[Saved data entries]
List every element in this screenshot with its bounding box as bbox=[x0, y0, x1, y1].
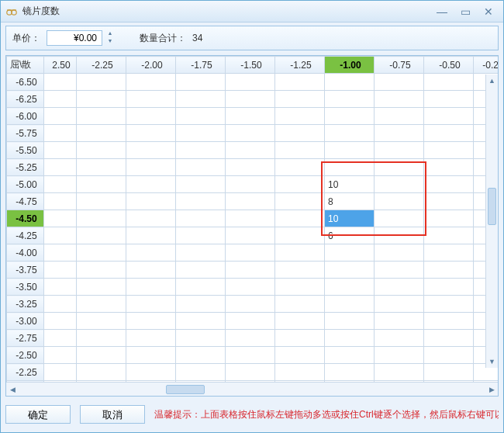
grid-cell[interactable] bbox=[176, 193, 226, 210]
vscroll-track[interactable] bbox=[486, 87, 498, 355]
grid-cell[interactable] bbox=[325, 347, 375, 364]
spinner-up-icon[interactable]: ▲ bbox=[105, 30, 115, 38]
scroll-right-icon[interactable]: ▶ bbox=[485, 383, 498, 396]
col-header[interactable]: -1.00 bbox=[325, 57, 375, 74]
grid-cell[interactable] bbox=[77, 125, 126, 142]
grid-cell[interactable] bbox=[44, 296, 77, 313]
grid-cell[interactable] bbox=[375, 193, 424, 210]
grid-cell[interactable] bbox=[226, 262, 275, 279]
grid-cell[interactable] bbox=[77, 193, 126, 210]
maximize-button[interactable]: ▭ bbox=[455, 5, 475, 19]
grid-cell[interactable] bbox=[44, 193, 77, 210]
grid-cell[interactable] bbox=[44, 125, 77, 142]
grid-cell[interactable] bbox=[375, 381, 424, 383]
grid-cell[interactable] bbox=[375, 347, 424, 364]
grid-cell[interactable] bbox=[126, 244, 176, 262]
grid-cell[interactable] bbox=[275, 381, 325, 383]
grid-cell[interactable] bbox=[126, 227, 176, 244]
grid-cell[interactable] bbox=[424, 176, 474, 193]
grid-cell[interactable] bbox=[375, 159, 424, 176]
grid-cell[interactable] bbox=[176, 125, 226, 142]
grid-cell[interactable] bbox=[474, 381, 499, 383]
scroll-left-icon[interactable]: ◀ bbox=[6, 383, 19, 396]
grid-cell[interactable] bbox=[176, 210, 226, 227]
row-header[interactable]: -3.50 bbox=[7, 279, 44, 296]
grid-cell[interactable] bbox=[77, 91, 126, 108]
grid-cell[interactable] bbox=[375, 91, 424, 108]
grid-cell[interactable] bbox=[126, 262, 176, 279]
grid-cell[interactable] bbox=[275, 108, 325, 125]
grid-cell[interactable] bbox=[424, 244, 474, 262]
grid-cell[interactable] bbox=[126, 279, 176, 296]
grid-cell[interactable] bbox=[226, 381, 275, 383]
grid-cell[interactable] bbox=[226, 193, 275, 210]
row-header[interactable]: -5.25 bbox=[7, 159, 44, 176]
grid-cell[interactable] bbox=[176, 347, 226, 364]
grid-cell[interactable] bbox=[424, 279, 474, 296]
price-input[interactable] bbox=[47, 30, 102, 46]
grid-cell[interactable] bbox=[77, 296, 126, 313]
grid-cell[interactable] bbox=[275, 91, 325, 108]
grid-cell[interactable] bbox=[275, 313, 325, 330]
grid-cell[interactable] bbox=[275, 244, 325, 262]
grid-cell[interactable] bbox=[77, 176, 126, 193]
grid-cell[interactable] bbox=[176, 381, 226, 383]
grid-cell[interactable] bbox=[126, 347, 176, 364]
grid-cell[interactable] bbox=[375, 74, 424, 91]
grid-cell[interactable] bbox=[424, 142, 474, 159]
grid-cell[interactable] bbox=[176, 142, 226, 159]
row-header[interactable]: -6.25 bbox=[7, 91, 44, 108]
grid-cell[interactable] bbox=[424, 330, 474, 347]
grid-cell[interactable] bbox=[176, 91, 226, 108]
grid-cell[interactable] bbox=[424, 347, 474, 364]
col-header[interactable]: -1.75 bbox=[176, 57, 226, 74]
grid-cell[interactable] bbox=[375, 176, 424, 193]
grid-cell[interactable] bbox=[176, 279, 226, 296]
grid-cell[interactable] bbox=[77, 210, 126, 227]
grid-cell[interactable] bbox=[44, 364, 77, 381]
grid-cell[interactable] bbox=[275, 262, 325, 279]
vertical-scrollbar[interactable]: ▲ ▼ bbox=[485, 74, 498, 368]
grid-cell[interactable] bbox=[325, 262, 375, 279]
grid-cell[interactable] bbox=[77, 279, 126, 296]
grid-cell[interactable]: 8 bbox=[325, 193, 375, 210]
grid-cell[interactable]: 10 bbox=[325, 210, 375, 227]
row-header[interactable]: -3.00 bbox=[7, 313, 44, 330]
grid-cell[interactable] bbox=[126, 330, 176, 347]
grid-cell[interactable] bbox=[275, 176, 325, 193]
grid-cell[interactable] bbox=[424, 125, 474, 142]
grid-cell[interactable] bbox=[226, 142, 275, 159]
horizontal-scrollbar[interactable]: ◀ ▶ bbox=[6, 382, 498, 396]
grid-cell[interactable] bbox=[44, 262, 77, 279]
spinner-down-icon[interactable]: ▼ bbox=[105, 38, 115, 46]
ok-button[interactable]: 确定 bbox=[5, 405, 71, 424]
grid-cell[interactable] bbox=[126, 210, 176, 227]
grid-cell[interactable] bbox=[375, 262, 424, 279]
grid-cell[interactable] bbox=[176, 244, 226, 262]
scroll-down-icon[interactable]: ▼ bbox=[486, 355, 498, 368]
row-header[interactable]: -3.75 bbox=[7, 262, 44, 279]
grid-cell[interactable] bbox=[126, 159, 176, 176]
grid-cell[interactable] bbox=[77, 313, 126, 330]
cancel-button[interactable]: 取消 bbox=[80, 405, 145, 424]
grid-cell[interactable] bbox=[176, 108, 226, 125]
row-header[interactable]: -5.75 bbox=[7, 125, 44, 142]
close-button[interactable]: ✕ bbox=[478, 5, 499, 19]
grid-cell[interactable] bbox=[126, 313, 176, 330]
grid-cell[interactable] bbox=[424, 381, 474, 383]
grid-cell[interactable] bbox=[176, 296, 226, 313]
grid-cell[interactable] bbox=[77, 330, 126, 347]
grid-cell[interactable] bbox=[325, 108, 375, 125]
minimize-button[interactable]: — bbox=[432, 5, 452, 19]
grid-cell[interactable] bbox=[226, 74, 275, 91]
grid-cell[interactable] bbox=[44, 347, 77, 364]
grid-cell[interactable] bbox=[375, 296, 424, 313]
row-header[interactable]: -5.50 bbox=[7, 142, 44, 159]
grid-cell[interactable] bbox=[275, 74, 325, 91]
grid-cell[interactable] bbox=[126, 125, 176, 142]
grid-cell[interactable] bbox=[424, 108, 474, 125]
grid-cell[interactable] bbox=[325, 125, 375, 142]
col-header[interactable]: -1.25 bbox=[275, 57, 325, 74]
grid-cell[interactable] bbox=[325, 330, 375, 347]
grid-cell[interactable] bbox=[44, 313, 77, 330]
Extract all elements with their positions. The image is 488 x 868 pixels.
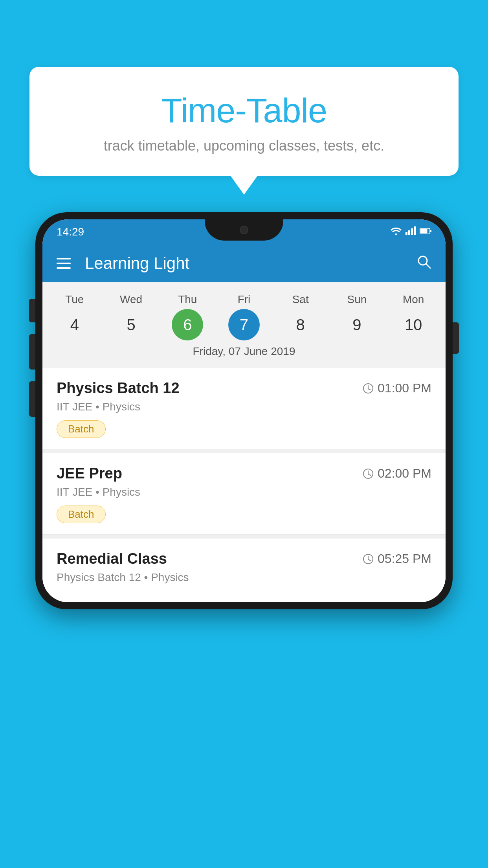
hamburger-icon[interactable] bbox=[57, 256, 71, 271]
day-header-sun: Sun bbox=[329, 290, 385, 309]
status-time: 14:29 bbox=[57, 226, 84, 238]
volume-down-button bbox=[29, 381, 35, 417]
svg-line-14 bbox=[368, 389, 371, 390]
signal-icon bbox=[405, 226, 416, 237]
power-button bbox=[453, 322, 459, 354]
class-details-2: IIT JEE • Physics bbox=[57, 486, 431, 498]
day-headers: Tue Wed Thu Fri Sat Sun Mon bbox=[42, 290, 446, 309]
class-item-remedial[interactable]: Remedial Class 05:25 PM Physics Batch 12… bbox=[42, 539, 446, 602]
class-time-2: 02:00 PM bbox=[363, 466, 431, 481]
class-header-2: JEE Prep 02:00 PM bbox=[57, 465, 431, 482]
svg-rect-9 bbox=[57, 267, 71, 269]
content-area: Physics Batch 12 01:00 PM IIT JEE • Phys… bbox=[42, 368, 446, 602]
divider-1 bbox=[42, 449, 446, 453]
day-4[interactable]: 4 bbox=[59, 309, 90, 340]
speech-bubble-container: Time-Table track timetable, upcoming cla… bbox=[29, 67, 459, 176]
volume-up-button bbox=[29, 334, 35, 370]
batch-tag-2: Batch bbox=[57, 506, 106, 523]
day-header-tue: Tue bbox=[46, 290, 103, 309]
phone-outer: 14:29 bbox=[35, 212, 453, 609]
time-text-3: 05:25 PM bbox=[378, 552, 431, 566]
day-8[interactable]: 8 bbox=[285, 309, 316, 340]
clock-icon-1 bbox=[363, 383, 374, 394]
class-details-3: Physics Batch 12 • Physics bbox=[57, 571, 431, 584]
camera bbox=[240, 226, 248, 234]
class-time-3: 05:25 PM bbox=[363, 552, 431, 566]
class-item-physics-batch-12[interactable]: Physics Batch 12 01:00 PM IIT JEE • Phys… bbox=[42, 368, 446, 449]
day-7-selected[interactable]: 7 bbox=[228, 309, 260, 340]
speech-bubble: Time-Table track timetable, upcoming cla… bbox=[29, 67, 459, 176]
notch bbox=[205, 219, 283, 241]
svg-rect-7 bbox=[57, 258, 71, 259]
svg-line-20 bbox=[368, 559, 371, 561]
day-9[interactable]: 9 bbox=[341, 309, 372, 340]
svg-rect-8 bbox=[57, 263, 71, 264]
status-bar: 14:29 bbox=[42, 219, 446, 245]
bubble-subtitle: track timetable, upcoming classes, tests… bbox=[45, 138, 443, 154]
clock-icon-3 bbox=[363, 554, 374, 565]
svg-rect-3 bbox=[414, 226, 416, 235]
status-icons bbox=[391, 226, 431, 237]
calendar-strip: Tue Wed Thu Fri Sat Sun Mon 4 5 6 7 8 9 … bbox=[42, 282, 446, 368]
batch-tag-1: Batch bbox=[57, 420, 106, 438]
class-header-3: Remedial Class 05:25 PM bbox=[57, 550, 431, 567]
day-6-today[interactable]: 6 bbox=[172, 309, 203, 340]
day-header-fri: Fri bbox=[216, 290, 272, 309]
class-name-2: JEE Prep bbox=[57, 465, 122, 482]
day-header-wed: Wed bbox=[103, 290, 160, 309]
class-time-1: 01:00 PM bbox=[363, 381, 431, 395]
time-text-2: 02:00 PM bbox=[378, 466, 431, 481]
svg-line-17 bbox=[368, 474, 371, 475]
app-toolbar: Learning Light bbox=[42, 245, 446, 282]
svg-line-11 bbox=[426, 264, 430, 268]
class-name-1: Physics Batch 12 bbox=[57, 380, 180, 397]
class-details-1: IIT JEE • Physics bbox=[57, 401, 431, 413]
svg-rect-1 bbox=[408, 230, 410, 235]
svg-rect-2 bbox=[411, 228, 413, 235]
phone-screen: 14:29 bbox=[42, 219, 446, 602]
day-header-thu: Thu bbox=[159, 290, 216, 309]
svg-rect-5 bbox=[420, 229, 427, 234]
class-header: Physics Batch 12 01:00 PM bbox=[57, 380, 431, 397]
day-numbers: 4 5 6 7 8 9 10 bbox=[42, 309, 446, 340]
class-item-jee-prep[interactable]: JEE Prep 02:00 PM IIT JEE • Physics Batc… bbox=[42, 453, 446, 535]
day-header-mon: Mon bbox=[385, 290, 442, 309]
time-text-1: 01:00 PM bbox=[378, 381, 431, 395]
selected-date-label: Friday, 07 June 2019 bbox=[42, 340, 446, 364]
svg-rect-0 bbox=[405, 232, 407, 235]
mute-button bbox=[29, 299, 35, 322]
divider-2 bbox=[42, 535, 446, 539]
day-10[interactable]: 10 bbox=[398, 309, 429, 340]
app-title: Learning Light bbox=[85, 254, 416, 273]
day-header-sat: Sat bbox=[272, 290, 329, 309]
search-button[interactable] bbox=[416, 254, 431, 273]
clock-icon-2 bbox=[363, 468, 374, 479]
bubble-title: Time-Table bbox=[45, 90, 443, 131]
battery-icon bbox=[420, 227, 431, 237]
phone-wrapper: 14:29 bbox=[35, 212, 453, 609]
day-5[interactable]: 5 bbox=[116, 309, 147, 340]
wifi-icon bbox=[391, 226, 402, 237]
svg-rect-6 bbox=[430, 230, 431, 232]
class-name-3: Remedial Class bbox=[57, 550, 167, 567]
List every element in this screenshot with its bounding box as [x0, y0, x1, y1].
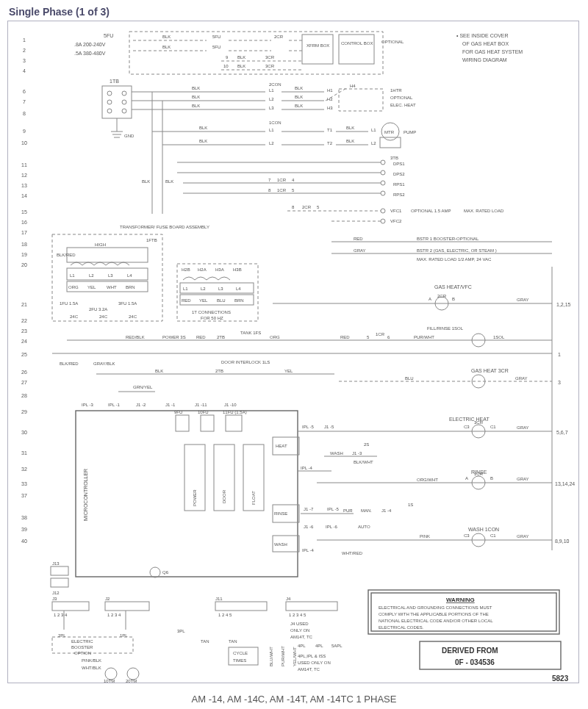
- svg-rect-123: [380, 137, 401, 148]
- svg-text:PINK/BLK: PINK/BLK: [82, 658, 101, 663]
- svg-text:14: 14: [21, 193, 27, 198]
- svg-text:J4 USED: J4 USED: [290, 622, 309, 626]
- svg-text:C3: C3: [464, 425, 470, 429]
- svg-text:L3: L3: [269, 106, 274, 110]
- svg-text:J1 -4: J1 -4: [381, 508, 392, 513]
- svg-text:BLK: BLK: [192, 104, 200, 108]
- svg-text:L2: L2: [201, 287, 206, 291]
- svg-text:5FU: 5FU: [212, 35, 220, 39]
- svg-text:BLK: BLK: [295, 95, 303, 99]
- bottom-connectors: J13 J12 Q6 J3 1 2 3 4 J2 1 2 3 4 J11 1 2…: [51, 561, 343, 683]
- svg-text:DOOR INTERLOCK 1LS: DOOR INTERLOCK 1LS: [221, 360, 270, 364]
- svg-text:WHT: WHT: [107, 285, 117, 289]
- svg-text:L3: L3: [218, 287, 223, 291]
- svg-text:3CR: 3CR: [474, 420, 484, 425]
- svg-text:3CR: 3CR: [265, 64, 275, 68]
- svg-rect-323: [52, 602, 89, 611]
- svg-text:DOOR: DOOR: [222, 489, 226, 503]
- svg-text:16: 16: [21, 220, 27, 225]
- svg-text:BLU: BLU: [217, 298, 226, 303]
- svg-point-131: [381, 181, 385, 185]
- svg-text:1SOL: 1SOL: [493, 335, 505, 339]
- svg-text:21: 21: [21, 302, 27, 307]
- svg-text:9: 9: [23, 129, 26, 134]
- svg-text:5,6,7: 5,6,7: [556, 430, 568, 435]
- svg-text:IPL -4: IPL -4: [301, 466, 312, 470]
- svg-text:1: 1: [23, 37, 26, 43]
- svg-text:FILL/RINSE 1SOL: FILL/RINSE 1SOL: [427, 326, 464, 331]
- svg-point-129: [381, 160, 385, 165]
- row24: RED/BLK POWER 3S RED 2TB TANK 1FS ORG RE…: [52, 326, 561, 357]
- svg-text:10TM: 10TM: [104, 679, 115, 683]
- svg-point-70: [122, 100, 126, 104]
- svg-text:BLK: BLK: [295, 104, 303, 108]
- svg-text:22: 22: [21, 318, 27, 323]
- svg-text:ELEC. HEAT: ELEC. HEAT: [390, 103, 416, 107]
- svg-text:WARNING: WARNING: [446, 597, 475, 603]
- svg-text:ELECTRIC HEAT: ELECTRIC HEAT: [449, 417, 490, 422]
- svg-text:L2: L2: [269, 141, 274, 145]
- svg-point-153: [381, 219, 385, 223]
- svg-text:27: 27: [21, 380, 27, 385]
- svg-text:L3: L3: [108, 273, 113, 278]
- svg-text:BLK: BLK: [346, 139, 354, 143]
- svg-text:J4: J4: [286, 597, 291, 601]
- svg-rect-161: [67, 248, 148, 262]
- svg-text:BLK: BLK: [199, 126, 207, 130]
- row37: RINSE J1 -7 IPL -5 PUR MAN. J1 -4 1S WAS…: [273, 503, 570, 555]
- svg-text:RPS2: RPS2: [393, 192, 405, 197]
- svg-text:12: 12: [21, 173, 27, 178]
- svg-text:19: 19: [21, 252, 27, 257]
- svg-text:24C: 24C: [70, 314, 79, 319]
- diagram-frame: 1 2 3 4 6 7 8 9 10 11 12 13 14 15 16 17 …: [7, 21, 579, 683]
- svg-text:H4: H4: [350, 84, 356, 88]
- svg-text:37: 37: [21, 493, 27, 498]
- svg-point-69: [107, 100, 112, 104]
- svg-text:BLU/WHT: BLU/WHT: [269, 647, 273, 666]
- svg-text:J1 -2: J1 -2: [136, 403, 146, 407]
- svg-rect-326: [105, 602, 149, 611]
- svg-text:GRAY/BLK: GRAY/BLK: [93, 361, 115, 366]
- tfb: TRANSFORMER/ FUSE BOARD ASSEMBLY 1FTB HI…: [52, 225, 209, 321]
- svg-text:VFC1: VFC1: [390, 209, 402, 213]
- svg-text:BSTR 2 (GAS, ELECTRIC, OR STEA: BSTR 2 (GAS, ELECTRIC, OR STEAM ): [417, 248, 497, 253]
- svg-text:COMPLY WITH THE APPLICABLE POR: COMPLY WITH THE APPLICABLE PORTIONS OF T…: [379, 612, 489, 616]
- svg-text:WHT/BLK: WHT/BLK: [82, 666, 101, 670]
- svg-text:5APL: 5APL: [331, 644, 343, 648]
- bstr: RED BSTR 1 BOOSTER-OPTIONAL GRAY BSTR 2 …: [331, 237, 552, 262]
- svg-text:BLK/RED: BLK/RED: [57, 253, 76, 257]
- svg-text:BLK: BLK: [295, 86, 303, 90]
- svg-text:1CON: 1CON: [269, 120, 282, 125]
- svg-text:BLU: BLU: [405, 376, 414, 381]
- svg-point-354: [127, 668, 139, 680]
- svg-text:1S: 1S: [408, 503, 413, 507]
- svg-rect-66: [102, 86, 132, 118]
- svg-text:39: 39: [21, 527, 27, 532]
- svg-text:BSTR 1 BOOSTER-OPTIONAL: BSTR 1 BOOSTER-OPTIONAL: [417, 237, 479, 241]
- svg-text:J12: J12: [52, 591, 60, 595]
- svg-text:10FU: 10FU: [198, 410, 209, 414]
- svg-text:18: 18: [21, 242, 27, 247]
- svg-text:3PL: 3PL: [177, 629, 185, 633]
- svg-text:1: 1: [558, 352, 561, 357]
- svg-text:20: 20: [21, 262, 27, 267]
- svg-text:RED: RED: [354, 237, 363, 241]
- svg-text:20TM: 20TM: [126, 679, 137, 683]
- svg-text:L4: L4: [236, 287, 241, 291]
- svg-text:10: 10: [21, 140, 27, 145]
- row30: IPL -5 J1 -5 ELECTRIC HEAT C3 3CR C1 GRA…: [298, 417, 568, 438]
- svg-text:J3: J3: [52, 597, 57, 601]
- svg-text:28: 28: [21, 393, 27, 398]
- svg-text:• SEE INSIDE COVER: • SEE INSIDE COVER: [456, 33, 509, 38]
- svg-text:BRN: BRN: [234, 298, 244, 303]
- svg-text:RED: RED: [182, 298, 191, 303]
- tb1-to-2con: BLK BLK BLK 2CON L1L2L3 BLK BLK BLK H1 H…: [132, 82, 416, 111]
- svg-text:1 2 3 4 5: 1 2 3 4 5: [289, 613, 306, 617]
- svg-text:T2: T2: [327, 141, 333, 145]
- svg-text:DPS2: DPS2: [393, 172, 405, 176]
- svg-text:2CR: 2CR: [437, 294, 447, 298]
- svg-text:IPL -5: IPL -5: [302, 425, 314, 429]
- svg-text:24: 24: [21, 339, 27, 344]
- svg-text:HIGH: HIGH: [95, 242, 106, 247]
- svg-text:Q6: Q6: [162, 570, 169, 575]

## What the task requires
For each line above that contains the word "bounding", make a copy.

## Exercise response
List every element in this screenshot with its bounding box as bbox=[x0, y0, x1, y1].
List every element in this screenshot with its bounding box as [x0, y0, x1, y1].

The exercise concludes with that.